··· Record extracts
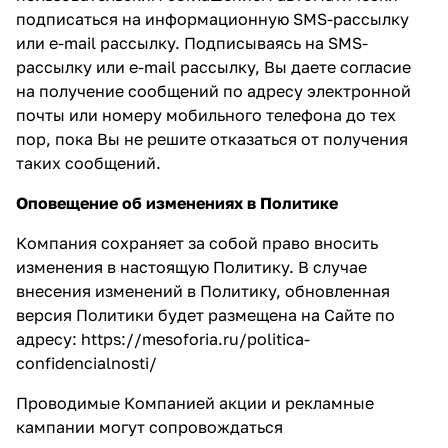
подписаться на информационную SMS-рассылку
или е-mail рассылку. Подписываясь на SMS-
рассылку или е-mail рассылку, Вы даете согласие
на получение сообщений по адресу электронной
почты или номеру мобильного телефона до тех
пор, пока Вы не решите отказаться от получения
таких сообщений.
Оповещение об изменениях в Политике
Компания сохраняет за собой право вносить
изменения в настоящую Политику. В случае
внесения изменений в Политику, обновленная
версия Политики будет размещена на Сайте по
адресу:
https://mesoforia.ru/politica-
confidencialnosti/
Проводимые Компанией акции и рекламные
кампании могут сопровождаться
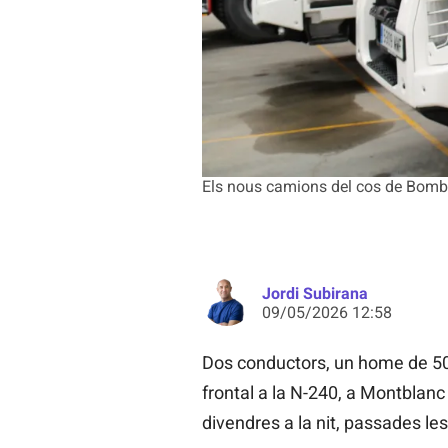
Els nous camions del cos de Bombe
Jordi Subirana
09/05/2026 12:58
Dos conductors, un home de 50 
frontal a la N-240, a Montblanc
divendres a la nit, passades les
······
··· Record extracts
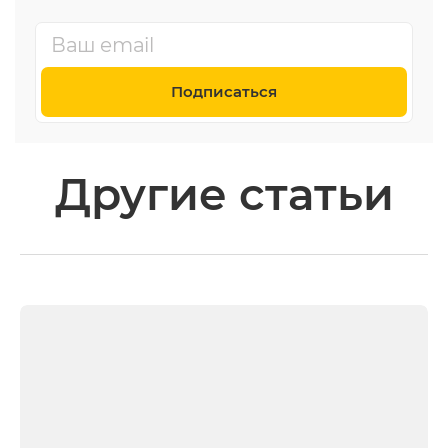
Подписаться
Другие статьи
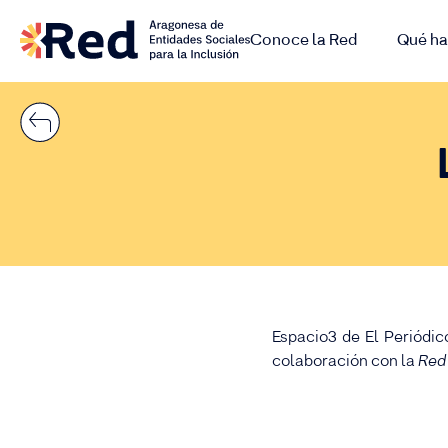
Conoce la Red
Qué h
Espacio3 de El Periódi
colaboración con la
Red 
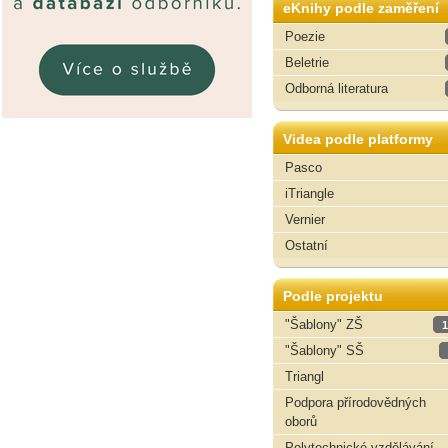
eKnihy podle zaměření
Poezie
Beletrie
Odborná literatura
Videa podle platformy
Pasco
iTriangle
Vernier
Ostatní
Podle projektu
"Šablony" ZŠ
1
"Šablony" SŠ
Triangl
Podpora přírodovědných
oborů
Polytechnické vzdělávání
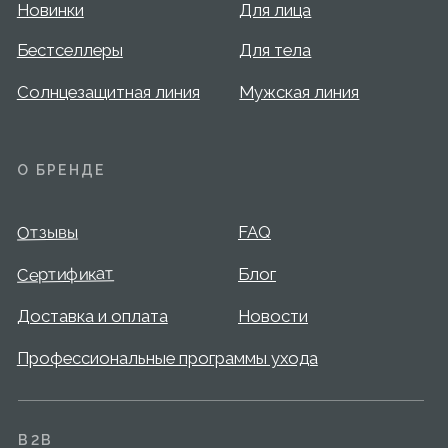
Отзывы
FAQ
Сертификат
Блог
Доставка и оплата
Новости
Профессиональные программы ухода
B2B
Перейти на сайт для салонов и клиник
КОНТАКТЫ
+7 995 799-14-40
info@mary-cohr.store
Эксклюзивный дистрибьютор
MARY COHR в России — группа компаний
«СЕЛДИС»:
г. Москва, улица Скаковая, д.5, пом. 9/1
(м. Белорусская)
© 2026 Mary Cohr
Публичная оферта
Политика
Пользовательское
······
**Task objective**
Apply a filter for "адресу" to the entries and show each line that passes.

**Your solution**
на получение сообщений по адресу электронной
адресу:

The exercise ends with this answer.